_Activity_
Give the records below again exactly, and exclude each picture.

_Provided records_

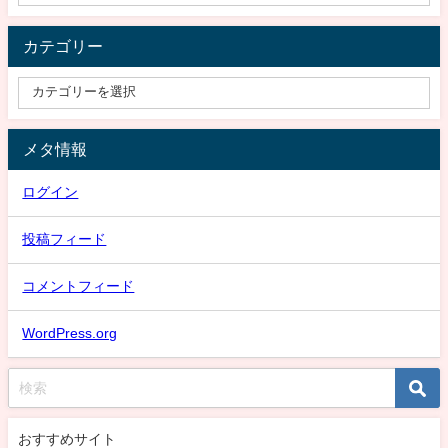
カテゴリー
メタ情報
ログイン
投稿フィード
コメントフィード
WordPress.org
おすすめサイト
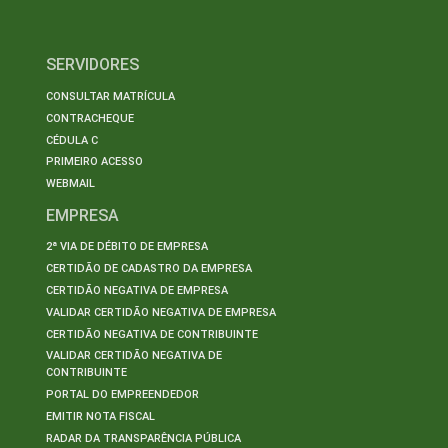
SERVIDORES
CONSULTAR MATRÍCULA
CONTRACHEQUE
CÉDULA C
PRIMEIRO ACESSO
WEBMAIL
EMPRESA
2ª VIA DE DÉBITO DE EMPRESA
CERTIDÃO DE CADASTRO DA EMPRESA
CERTIDÃO NEGATIVA DE EMPRESA
VALIDAR CERTIDÃO NEGATIVA DE EMPRESA
CERTIDÃO NEGATIVA DE CONTRIBUINTE
VALIDAR CERTIDÃO NEGATIVA DE
CONTRIBUINTE
PORTAL DO EMPREENDEDOR
EMITIR NOTA FISCAL
RADAR DA TRANSPARÊNCIA PÚBLICA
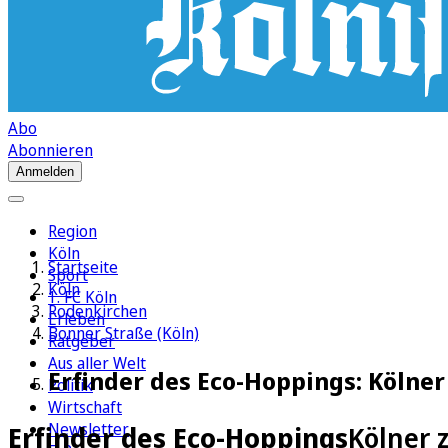
Abo
Abonnieren
Anmelden
Region
Köln
Startseite
Sport
Köln
1. FC Köln
Rodenkirchen
Erleben
Bonner Straße (Köln)
Ratgeber
Aus aller Welt
Erfinder des Eco-Hoppings: Kölner
Politik
Wirtschaft
Newsletter
Erfinder des Eco-Hoppings
Kölner 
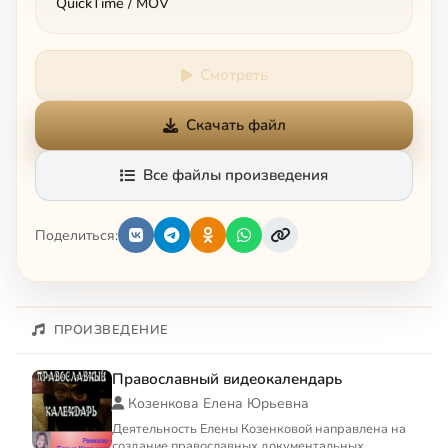
QuickTime / MOV
Смотреть
Скачать файл
Все файлы произведения
Поделиться:
ПРОИЗВЕДЕНИЕ
Православный видеокалендарь
Козенкова Елена Юрьевна
Деятельность Елены Козенковой направлена на
создание православных документальных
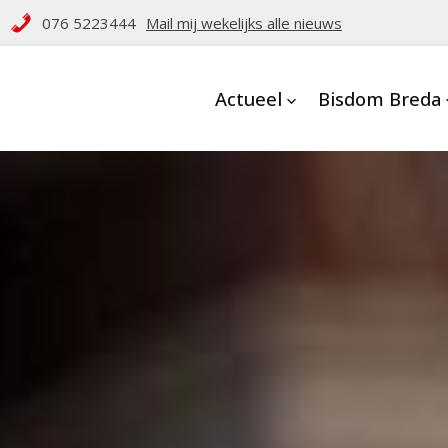
076 5223444
Mail mij wekelijks alle nieuws
Actueel
Bisdom Breda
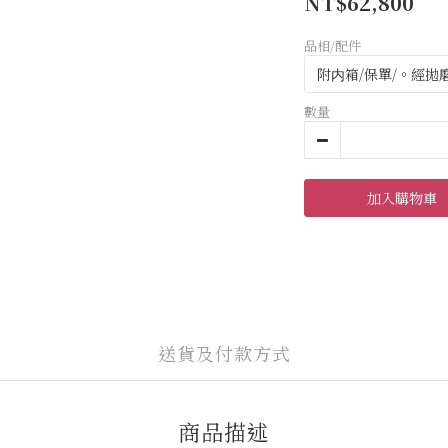
NT$62,800
品相/配件
數量
加入購物車
送貨及付款方式
商品描述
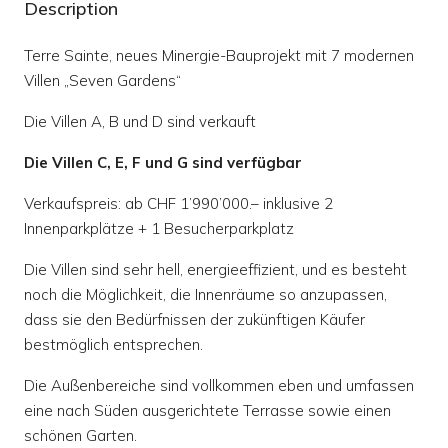
Description
Terre Sainte, neues Minergie-Bauprojekt mit 7 modernen
Villen „Seven Gardens“
Die Villen A, B und D sind verkauft
Die Villen C, E, F und G sind verfügbar
Verkaufspreis: ab CHF 1’990’000.– inklusive 2
Innenparkplätze + 1 Besucherparkplatz
Die Villen sind sehr hell, energieeffizient, und es besteht
noch die Möglichkeit, die Innenräume so anzupassen,
dass sie den Bedürfnissen der zukünftigen Käufer
bestmöglich entsprechen.
Die Außenbereiche sind vollkommen eben und umfassen
eine nach Süden ausgerichtete Terrasse sowie einen
schönen Garten.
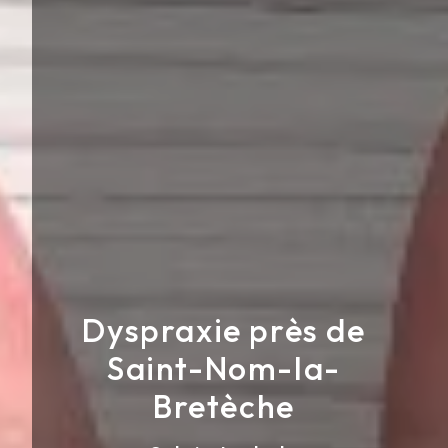
Dyspraxie près de
Saint-Nom-la-
Bretèche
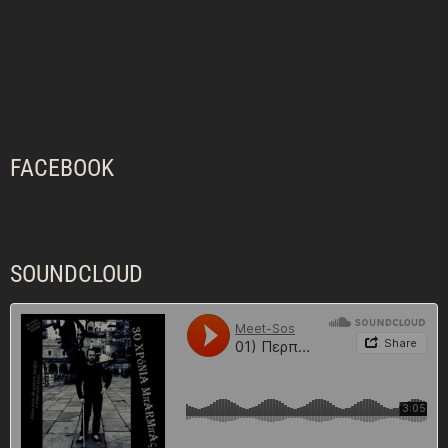
FACEBOOK
SOUNDCLOUD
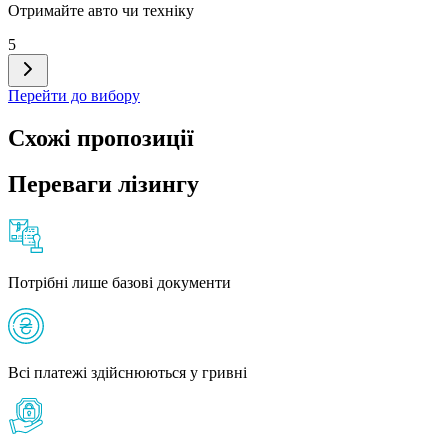
Отримайте авто чи техніку
5
Перейти до вибору
Схожі пропозиції
Переваги лізингу
Потрібні лише базові документи
Всі платежі здійснюються у гривні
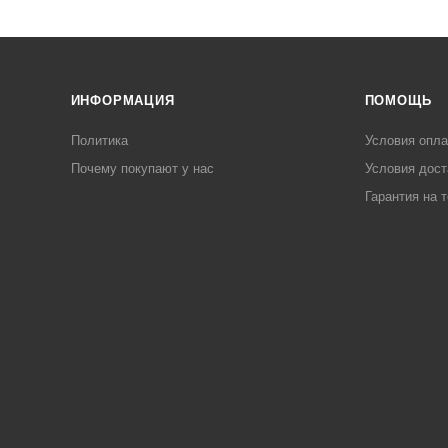
ИНФОРМАЦИЯ
ПОМОЩЬ
Политика
Условия опл
Почему покупают у нас
Условия дост
Гарантия на 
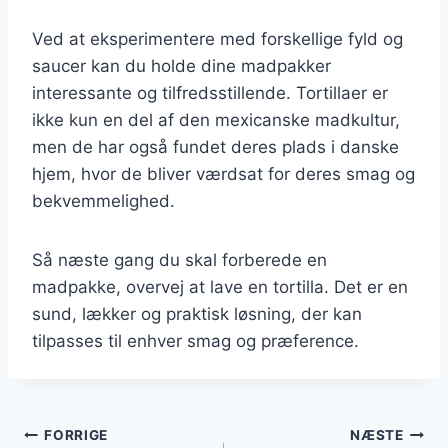
Ved at eksperimentere med forskellige fyld og
saucer kan du holde dine madpakker
interessante og tilfredsstillende. Tortillaer er
ikke kun en del af den mexicanske madkultur,
men de har også fundet deres plads i danske
hjem, hvor de bliver værdsat for deres smag og
bekvemmelighed.
Så næste gang du skal forberede en
madpakke, overvej at lave en tortilla. Det er en
sund, lækker og praktisk løsning, der kan
tilpasses til enhver smag og præference.
Indlægsnavigation
FORRIGE
NÆSTE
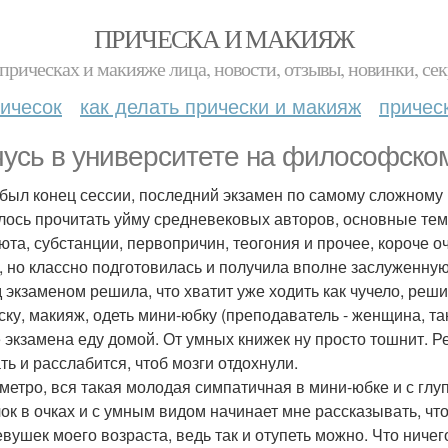
ПРИЧЕСКА И МАКИЯЖ
прическах и макияже лица, новости, отзывы, новинки, сек
ичесок
как делать прически и макияж
причес
чусь в университете на философско
 был конец сессии, последний экзамен по самому сложному
ось прочитать уйму средневековых авторов, основные тем
юта, субстанции, первопричин, теогония и прочее, короче 
, но классно подготовилась и получила вполне заслуженную
 экзаменом решила, что хватит уже ходить как чучело, реш
ску, макияж, одеть мини-юбку (преподаватель - женщина, так
 экзамена еду домой. От умных книжек ну просто тошнит. Ре
ть и расслабится, чтоб мозги отдохнули.
 метро, вся такая молодая симпатичная в мини-юбке и с гл
ок в очках и с умным видом начинает мне рассказывать, чт
евушек моего возраста, ведь так и отупеть можно. Что ничег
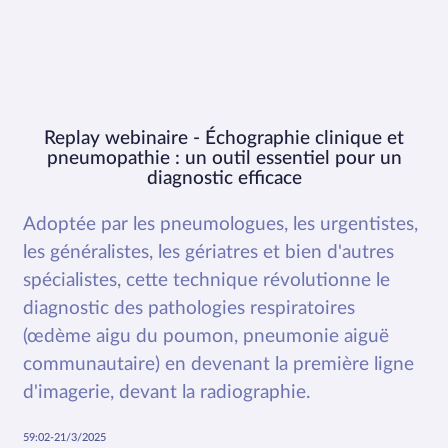
Replay webinaire - Échographie clinique et
pneumopathie : un outil essentiel pour un
diagnostic efficace
Adoptée par les pneumologues, les urgentistes,
les généralistes, les gériatres et bien d'autres
spécialistes, cette technique révolutionne le
diagnostic des pathologies respiratoires
(œdème aigu du poumon, pneumonie aiguë
communautaire) en devenant la première ligne
d'imagerie, devant la radiographie.
59:02
-
21/3/2025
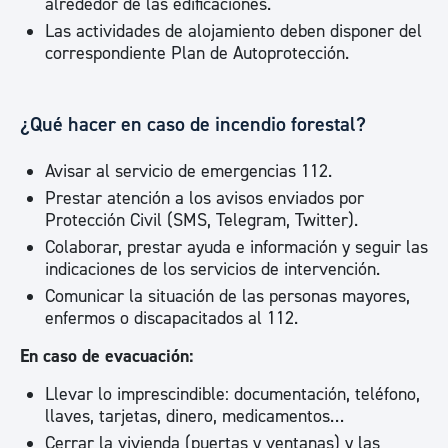
alrededor de las edificaciones.
Las actividades de alojamiento deben disponer del
correspondiente Plan de Autoprotección.
¿Qué hacer en caso de incendio forestal?
Avisar al servicio de emergencias 112.
Prestar atención a los avisos enviados por
Protección Civil (SMS, Telegram, Twitter).
Colaborar, prestar ayuda e información y seguir las
indicaciones de los servicios de intervención.
Comunicar la situación de las personas mayores,
enfermos o discapacitados al 112.
En caso de evacuación:
Llevar lo imprescindible: documentación, teléfono,
llaves, tarjetas, dinero, medicamentos…
Cerrar la vivienda (puertas y ventanas) y las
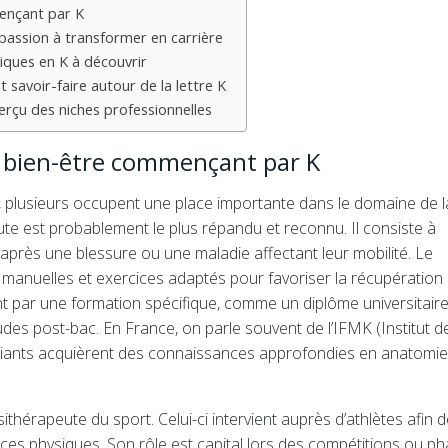
mençant par K
 passion à transformer en carrière
iques en K à découvrir
t savoir-faire autour de la lettre K
erçu des niches professionnelles
au bien-être commençant par K
 », plusieurs occupent une place importante dans le domaine de l
ute est probablement le plus répandu et reconnu. Il consiste à
près une blessure ou une maladie affectant leur mobilité. Le
 manuelles et exercices adaptés pour favoriser la récupération
t par une formation spécifique, comme un diplôme universitair
udes post-bac. En France, on parle souvent de l’IFMK (Institut d
diants acquièrent des connaissances approfondies en anatomie
ithérapeute du sport. Celui-ci intervient auprès d’athlètes afin 
nces physiques. Son rôle est capital lors des compétitions ou p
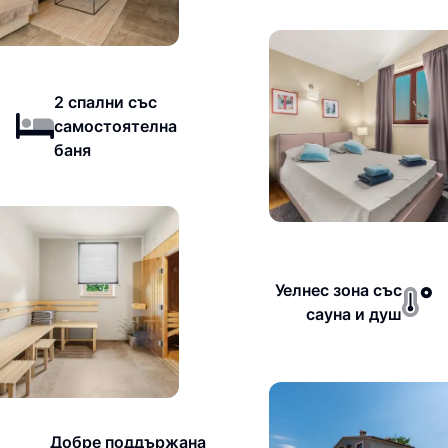
2 спални със
самостоятелна
баня
Уелнес зона със
сауна и душ
Добре поддържана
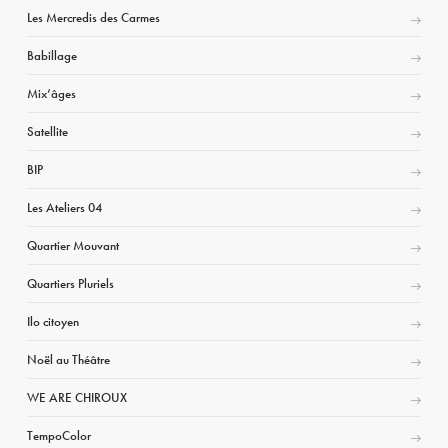
Les Mercredis des Carmes
Babillage
Mix’âges
Satellite
BIP
Les Ateliers 04
Quartier Mouvant
Quartiers Pluriels
Ilo citoyen
Noël au Théâtre
WE ARE CHIROUX
TempoColor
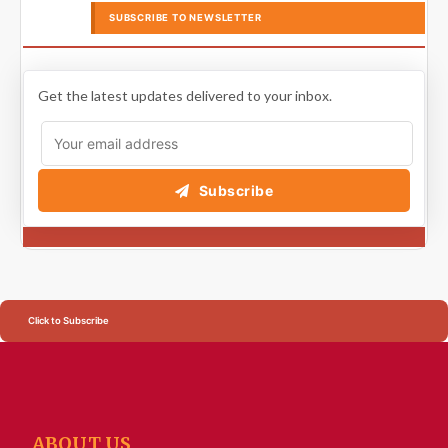
SUBSCRIBE TO NEWSLETTER
Get the latest updates delivered to your inbox.
Subscribe
Click to Subscribe
ABOUT US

_Result_
カテゴリー
メタ情報
ログイン
投稿フィード
コメントフィード
WordPress.org
おすすめサイト
SERVIDORES
CONSULTAR MATRÍCULA
CONTRACHEQUE
CÉDULA C
PRIMEIRO ACESSO
WEBMAIL
EMPRESA
2ª VIA DE DÉBITO DE EMPRESA
CERTIDÃO DE CADASTRO DA EMPRESA
CERTIDÃO NEGATIVA DE EMPRESA
VALIDAR CERTIDÃO NEGATIVA DE EMPRESA
CERTIDÃO NEGATIVA DE CONTRIBUINTE
VALIDAR CERTIDÃO NEGATIVA DE
CONTRIBUINTE
PORTAL DO EMPREENDEDOR
EMITIR NOTA FISCAL
RADAR DA TRANSPARÊNCIA PÚBLICA
Abo
Abonnieren
Anmelden
Region
Köln
Startseite
Sport
Köln
1. FC Köln
Rodenkirchen
Erleben
Bonner Straße (Köln)
Ratgeber
Aus aller Welt
Erfinder des Eco-Hoppings: Kölner
Politik
Wirtschaft
Newsletter
Erfinder des Eco-Hoppings
Kölner 
QuickTime / MOV
Смотреть
Скачать файл
Все файлы произведения
Поделиться:
ПРОИЗВЕДЕНИЕ
Православный видеокалендарь
Козенкова Елена Юрьевна
Деятельность Елены Козенковой направлена на
создание православных документальных
076 5223444
Mail mij wekelijks alle nieuws
Actueel
Bisdom Breda
NT$62,800
品相/配件
數量
加入購物車
送貨及付款方式
商品描述
Description
Terre Sainte, neues Minergie-Bauprojekt mit 7 modernen
Villen „Seven Gardens“
Die Villen A, B und D sind verkauft
Die Villen C, E, F und G sind verfügbar
Verkaufspreis: ab CHF 1’990’000.– inklusive 2
Innenparkplätze + 1 Besucherparkplatz
Die Villen sind sehr hell, energieeffizient, und es besteht
noch die Möglichkeit, die Innenräume so anzupassen,
dass sie den Bedürfnissen der zukünftigen Käufer
bestmöglich entsprechen.
Die Außenbereiche sind vollkommen eben und umfassen
eine nach Süden ausgerichtete Terrasse sowie einen
schönen Garten.
Dyspraxie près de
Saint-Nom-la-
Bretèche
FACEBOOK
SOUNDCLOUD
Отримайте авто чи техніку
5
Перейти до вибору
Схожі пропозиції
Переваги лізингу
Потрібні лише базові документи
Всі платежі здійснюються у гривні
ИНФОРМАЦИЯ
ПОМОЩЬ
Политика
Условия опл
Почему покупают у нас
Условия дост
Гарантия на 
Ved at eksperimentere med forskellige fyld og
saucer kan du holde dine madpakker
interessante og tilfredsstillende. Tortillaer er
ikke kun en del af den mexicanske madkultur,
men de har også fundet deres plads i danske
hjem, hvor de bliver værdsat for deres smag og
bekvemmelighed.
Så næste gang du skal forberede en
madpakke, overvej at lave en tortilla. Det er en
sund, lækker og praktisk løsning, der kan
tilpasses til enhver smag og præference.
Indlægsnavigation
FORRIGE
NÆSTE
ПРИЧЕСКА И МАКИЯЖ
прическах и макияже лица, новости, отзывы, новинки, сек
ичесок
как делать прически и макияж
причес
чусь в университете на философско
 был конец сессии, последний экзамен по самому сложному
ось прочитать уйму средневековых авторов, основные тем
юта, субстанции, первопричин, теогония и прочее, короче 
, но классно подготовилась и получила вполне заслуженную
 экзаменом решила, что хватит уже ходить как чучело, реш
ску, макияж, одеть мини-юбку (преподаватель - женщина, так
 экзамена еду домой. От умных книжек ну просто тошнит. Ре
ть и расслабится, чтоб мозги отдохнули.
 метро, вся такая молодая симпатичная в мини-юбке и с гл
ок в очках и с умным видом начинает мне рассказывать, чт
евушек моего возраста, ведь так и отупеть можно. Что ничег
Replay webinaire - Échographie clinique et
pneumopathie : un outil essentiel pour un
diagnostic efficace
Adoptée par les pneumologues, les urgentistes,
les généralistes, les gériatres et bien d'autres
spécialistes, cette technique révolutionne le
diagnostic des pathologies respiratoires
(œdème aigu du poumon, pneumonie aiguë
communautaire) en devenant la première ligne
d'imagerie, devant la radiographie.
59:02
-
21/3/2025
alrededor de las edificaciones.
Las actividades de alojamiento deben disponer del
correspondiente Plan de Autoprotección.
¿Qué hacer en caso de incendio forestal?
Avisar al servicio de emergencias 112.
Prestar atención a los avisos enviados por
Protección Civil (SMS, Telegram, Twitter).
Colaborar, prestar ayuda e información y seguir las
indicaciones de los servicios de intervención.
Comunicar la situación de las personas mayores,
enfermos o discapacitados al 112.
En caso de evacuación:
Llevar lo imprescindible: documentación, teléfono,
llaves, tarjetas, dinero, medicamentos…
Cerrar la vivienda (puertas y ventanas) y las
mençant par K
 passion à transformer en carrière
iques en K à découvrir
t savoir-faire autour de la lettre K
erçu des niches professionnelles
au bien-être commençant par K
 », plusieurs occupent une place importante dans le domaine de l
ute est probablement le plus répandu et reconnu. Il consiste à
près une blessure ou une maladie affectant leur mobilité. Le
 manuelles et exercices adaptés pour favoriser la récupération
t par une formation spécifique, comme un diplôme universitair
udes post-bac. En France, on parle souvent de l’IFMK (Institut d
diants acquièrent des connaissances approfondies en anatomie
ithérapeute du sport. Celui-ci intervient auprès d’athlètes afin 
nces physiques. Son rôle est capital lors des compétitions ou p
2 спални със
самостоятелна
баня
Уелнес зона със
сауна и душ
Добре поддържана
Les Mercredis des Carmes
Babillage
Mix’âges
Satellite
BIP
Les Ateliers 04
Quartier Mouvant
Quartiers Pluriels
Ilo citoyen
Noël au Théâtre
WE ARE CHIROUX
TempoColor
SUBSCRIBE TO NEWSLETTER
Get the latest updates delivered to your inbox.
Subscribe
Click to Subscribe
ABOUT US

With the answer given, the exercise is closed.